Records from a data source:
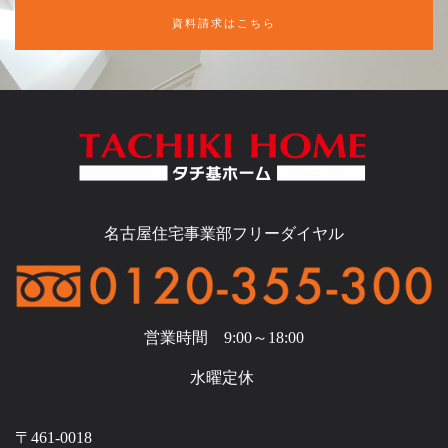
資料請求はこちら
名古屋住宅事業部フリーダイヤル
営業時間 9:00～18:00
水曜定休
〒461-0018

#### [Exercise details]
Give back every record exactly. Omit the pictures.

#### [Exercise solution]
資料請求はこちら
名古屋住宅事業部フリーダイヤル
営業時間 9:00～18:00
水曜定休
〒461-0018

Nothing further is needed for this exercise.